#### WORK REQUEST
In the listing below, print exactly the lines between the line holding "Filtra (133, 1288)" and the line holding "Configuring nodemanager.domains File.", inclusive, and no more.

TASK INPUT Block Start

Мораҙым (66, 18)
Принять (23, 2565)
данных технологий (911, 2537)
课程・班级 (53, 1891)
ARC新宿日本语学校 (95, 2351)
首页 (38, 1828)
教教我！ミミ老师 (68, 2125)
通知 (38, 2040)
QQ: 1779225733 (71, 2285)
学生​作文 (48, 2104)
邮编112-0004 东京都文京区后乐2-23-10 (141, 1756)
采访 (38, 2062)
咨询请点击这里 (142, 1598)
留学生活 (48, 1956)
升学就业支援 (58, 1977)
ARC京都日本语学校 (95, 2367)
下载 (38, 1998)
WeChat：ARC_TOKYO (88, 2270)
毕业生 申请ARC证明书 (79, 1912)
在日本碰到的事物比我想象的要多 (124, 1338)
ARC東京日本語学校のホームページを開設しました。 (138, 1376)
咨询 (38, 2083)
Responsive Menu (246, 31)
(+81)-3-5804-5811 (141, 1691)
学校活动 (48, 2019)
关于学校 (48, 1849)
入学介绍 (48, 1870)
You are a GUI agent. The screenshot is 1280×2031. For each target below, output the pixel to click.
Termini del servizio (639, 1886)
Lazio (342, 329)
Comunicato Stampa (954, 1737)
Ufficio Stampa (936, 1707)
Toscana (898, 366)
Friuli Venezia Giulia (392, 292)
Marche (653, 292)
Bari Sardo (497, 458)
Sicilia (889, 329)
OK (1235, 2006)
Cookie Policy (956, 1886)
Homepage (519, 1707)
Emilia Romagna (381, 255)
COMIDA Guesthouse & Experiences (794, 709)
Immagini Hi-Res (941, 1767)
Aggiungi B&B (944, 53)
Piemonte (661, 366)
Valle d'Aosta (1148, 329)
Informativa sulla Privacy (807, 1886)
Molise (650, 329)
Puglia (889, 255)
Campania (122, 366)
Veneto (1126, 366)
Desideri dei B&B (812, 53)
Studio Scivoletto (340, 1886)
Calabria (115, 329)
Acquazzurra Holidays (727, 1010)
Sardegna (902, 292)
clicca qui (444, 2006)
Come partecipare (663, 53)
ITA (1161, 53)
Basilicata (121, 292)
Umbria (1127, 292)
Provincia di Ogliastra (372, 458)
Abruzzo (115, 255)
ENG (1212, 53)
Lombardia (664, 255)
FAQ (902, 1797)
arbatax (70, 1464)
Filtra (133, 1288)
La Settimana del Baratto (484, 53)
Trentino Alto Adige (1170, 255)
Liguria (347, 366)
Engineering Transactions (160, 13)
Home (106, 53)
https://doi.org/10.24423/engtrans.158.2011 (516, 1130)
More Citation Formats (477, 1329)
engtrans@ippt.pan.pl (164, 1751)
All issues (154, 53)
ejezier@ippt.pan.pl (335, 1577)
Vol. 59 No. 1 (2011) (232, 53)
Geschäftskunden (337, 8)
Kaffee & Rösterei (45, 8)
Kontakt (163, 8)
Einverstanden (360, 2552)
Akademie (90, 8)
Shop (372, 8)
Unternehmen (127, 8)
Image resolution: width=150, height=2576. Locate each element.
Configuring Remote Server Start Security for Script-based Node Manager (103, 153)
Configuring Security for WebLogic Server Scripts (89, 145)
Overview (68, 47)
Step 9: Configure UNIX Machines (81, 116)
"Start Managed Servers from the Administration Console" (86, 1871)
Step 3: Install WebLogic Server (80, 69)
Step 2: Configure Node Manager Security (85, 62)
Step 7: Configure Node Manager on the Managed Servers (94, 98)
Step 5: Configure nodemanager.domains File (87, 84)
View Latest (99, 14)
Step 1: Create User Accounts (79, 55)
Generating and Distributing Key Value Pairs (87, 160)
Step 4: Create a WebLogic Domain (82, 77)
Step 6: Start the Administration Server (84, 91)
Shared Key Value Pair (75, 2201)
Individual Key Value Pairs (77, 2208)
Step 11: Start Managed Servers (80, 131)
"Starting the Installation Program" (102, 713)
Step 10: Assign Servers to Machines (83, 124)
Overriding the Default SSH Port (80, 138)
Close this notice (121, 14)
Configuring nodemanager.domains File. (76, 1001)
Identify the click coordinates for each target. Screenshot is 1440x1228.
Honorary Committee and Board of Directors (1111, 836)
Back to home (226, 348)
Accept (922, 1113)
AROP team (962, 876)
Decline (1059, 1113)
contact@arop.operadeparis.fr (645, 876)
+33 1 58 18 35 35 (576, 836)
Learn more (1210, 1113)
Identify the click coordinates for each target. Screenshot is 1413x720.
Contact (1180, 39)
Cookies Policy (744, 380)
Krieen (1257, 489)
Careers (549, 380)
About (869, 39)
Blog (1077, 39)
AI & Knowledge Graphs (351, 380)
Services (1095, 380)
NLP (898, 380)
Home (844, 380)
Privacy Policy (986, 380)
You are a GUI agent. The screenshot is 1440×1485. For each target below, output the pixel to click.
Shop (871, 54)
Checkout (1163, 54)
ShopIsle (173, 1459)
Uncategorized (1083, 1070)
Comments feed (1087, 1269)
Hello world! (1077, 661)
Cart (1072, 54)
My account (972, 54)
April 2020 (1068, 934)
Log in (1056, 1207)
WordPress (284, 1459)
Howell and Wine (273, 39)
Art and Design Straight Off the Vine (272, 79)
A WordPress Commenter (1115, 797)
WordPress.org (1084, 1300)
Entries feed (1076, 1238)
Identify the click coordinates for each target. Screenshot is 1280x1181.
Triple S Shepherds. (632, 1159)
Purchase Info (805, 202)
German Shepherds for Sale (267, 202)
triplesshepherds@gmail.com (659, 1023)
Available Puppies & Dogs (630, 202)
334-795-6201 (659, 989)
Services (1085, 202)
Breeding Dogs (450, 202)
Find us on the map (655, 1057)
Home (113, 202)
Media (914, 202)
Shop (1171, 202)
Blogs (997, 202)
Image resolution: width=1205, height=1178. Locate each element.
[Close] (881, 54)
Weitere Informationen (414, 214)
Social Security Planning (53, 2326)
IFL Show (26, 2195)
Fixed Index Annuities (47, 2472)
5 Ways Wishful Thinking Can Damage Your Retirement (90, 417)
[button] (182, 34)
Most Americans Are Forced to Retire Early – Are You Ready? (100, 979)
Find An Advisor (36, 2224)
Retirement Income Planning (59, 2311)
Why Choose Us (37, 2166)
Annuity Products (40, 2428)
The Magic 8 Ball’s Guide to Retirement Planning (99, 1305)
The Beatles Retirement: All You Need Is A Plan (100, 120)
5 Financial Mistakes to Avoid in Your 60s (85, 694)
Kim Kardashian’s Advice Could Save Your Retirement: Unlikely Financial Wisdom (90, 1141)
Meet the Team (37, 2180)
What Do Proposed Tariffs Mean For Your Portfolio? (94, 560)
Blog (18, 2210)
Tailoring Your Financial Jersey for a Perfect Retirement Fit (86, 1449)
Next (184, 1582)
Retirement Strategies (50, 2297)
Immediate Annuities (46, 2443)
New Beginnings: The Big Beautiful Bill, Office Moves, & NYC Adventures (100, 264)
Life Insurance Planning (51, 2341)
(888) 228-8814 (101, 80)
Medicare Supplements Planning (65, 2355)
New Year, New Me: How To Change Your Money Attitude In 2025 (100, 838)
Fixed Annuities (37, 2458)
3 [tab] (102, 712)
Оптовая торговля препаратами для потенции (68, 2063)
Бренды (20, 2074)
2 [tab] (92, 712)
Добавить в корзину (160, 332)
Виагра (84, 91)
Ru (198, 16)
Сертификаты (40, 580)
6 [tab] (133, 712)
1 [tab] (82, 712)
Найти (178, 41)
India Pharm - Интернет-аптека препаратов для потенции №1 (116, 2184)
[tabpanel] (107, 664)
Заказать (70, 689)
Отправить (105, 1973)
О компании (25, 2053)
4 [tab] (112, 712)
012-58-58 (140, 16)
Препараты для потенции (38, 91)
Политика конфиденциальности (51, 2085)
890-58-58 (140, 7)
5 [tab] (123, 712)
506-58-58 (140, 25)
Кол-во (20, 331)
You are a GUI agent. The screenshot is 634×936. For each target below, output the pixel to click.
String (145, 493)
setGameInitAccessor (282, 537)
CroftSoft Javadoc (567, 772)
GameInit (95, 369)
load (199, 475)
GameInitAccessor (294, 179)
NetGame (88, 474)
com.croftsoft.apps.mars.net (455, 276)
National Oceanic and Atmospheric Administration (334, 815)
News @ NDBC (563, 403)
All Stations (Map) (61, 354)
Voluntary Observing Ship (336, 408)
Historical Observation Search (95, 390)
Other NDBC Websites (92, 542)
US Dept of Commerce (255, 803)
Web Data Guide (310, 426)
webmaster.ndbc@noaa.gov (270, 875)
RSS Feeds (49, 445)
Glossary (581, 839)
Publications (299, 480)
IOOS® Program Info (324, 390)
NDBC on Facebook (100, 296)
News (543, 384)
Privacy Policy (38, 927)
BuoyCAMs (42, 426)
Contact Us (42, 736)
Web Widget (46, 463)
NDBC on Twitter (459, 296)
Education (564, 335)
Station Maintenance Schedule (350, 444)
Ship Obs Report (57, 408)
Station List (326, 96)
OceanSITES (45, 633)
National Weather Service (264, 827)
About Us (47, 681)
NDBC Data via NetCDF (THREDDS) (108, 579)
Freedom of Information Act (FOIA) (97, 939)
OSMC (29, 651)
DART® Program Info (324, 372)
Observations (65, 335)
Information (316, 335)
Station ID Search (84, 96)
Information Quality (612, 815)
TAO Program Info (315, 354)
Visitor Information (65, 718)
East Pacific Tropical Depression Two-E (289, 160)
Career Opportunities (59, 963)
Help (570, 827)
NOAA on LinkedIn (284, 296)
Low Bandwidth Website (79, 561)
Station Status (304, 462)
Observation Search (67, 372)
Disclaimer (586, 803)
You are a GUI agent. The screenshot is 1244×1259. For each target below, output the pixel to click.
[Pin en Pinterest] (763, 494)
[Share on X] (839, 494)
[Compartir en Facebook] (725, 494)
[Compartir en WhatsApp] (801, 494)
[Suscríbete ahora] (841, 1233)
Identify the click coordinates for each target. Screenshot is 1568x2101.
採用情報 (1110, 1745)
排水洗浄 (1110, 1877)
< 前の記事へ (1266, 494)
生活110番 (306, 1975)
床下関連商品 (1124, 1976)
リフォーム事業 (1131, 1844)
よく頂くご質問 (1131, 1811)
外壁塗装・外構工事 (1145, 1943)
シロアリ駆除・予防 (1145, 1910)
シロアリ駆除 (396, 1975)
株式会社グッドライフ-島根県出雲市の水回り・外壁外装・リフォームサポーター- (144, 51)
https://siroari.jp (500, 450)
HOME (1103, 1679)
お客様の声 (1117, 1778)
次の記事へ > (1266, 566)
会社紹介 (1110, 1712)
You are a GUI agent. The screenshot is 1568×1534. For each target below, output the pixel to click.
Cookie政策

TASK INPUT Block End

#### FINAL ANSWER
Filtra (133, 1288)
La Settimana del Baratto (484, 53)
Trentino Alto Adige (1170, 255)
Liguria (347, 366)
Engineering Transactions (160, 13)
Home (106, 53)
https://doi.org/10.24423/engtrans.158.2011 (516, 1130)
More Citation Formats (477, 1329)
engtrans@ippt.pan.pl (164, 1751)
All issues (154, 53)
ejezier@ippt.pan.pl (335, 1577)
Vol. 59 No. 1 (2011) (232, 53)
Geschäftskunden (337, 8)
Kaffee & Rösterei (45, 8)
Kontakt (163, 8)
Einverstanden (360, 2552)
Akademie (90, 8)
Shop (372, 8)
Unternehmen (127, 8)
Image resolution: width=150, height=2576. Locate each element.
Configuring Remote Server Start Security for Script-based Node Manager (103, 153)
Configuring Security for WebLogic Server Scripts (89, 145)
Overview (68, 47)
Step 9: Configure UNIX Machines (81, 116)
"Start Managed Servers from the Administration Console" (86, 1871)
Step 3: Install WebLogic Server (80, 69)
Step 2: Configure Node Manager Security (85, 62)
Step 7: Configure Node Manager on the Managed Servers (94, 98)
Step 5: Configure nodemanager.domains File (87, 84)
View Latest (99, 14)
Step 1: Create User Accounts (79, 55)
Generating and Distributing Key Value Pairs (87, 160)
Step 4: Create a WebLogic Domain (82, 77)
Step 6: Start the Administration Server (84, 91)
Shared Key Value Pair (75, 2201)
Individual Key Value Pairs (77, 2208)
Step 11: Start Managed Servers (80, 131)
"Starting the Installation Program" (102, 713)
Step 10: Assign Servers to Machines (83, 124)
Overriding the Default SSH Port (80, 138)
Close this notice (121, 14)
Configuring nodemanager.domains File. (76, 1001)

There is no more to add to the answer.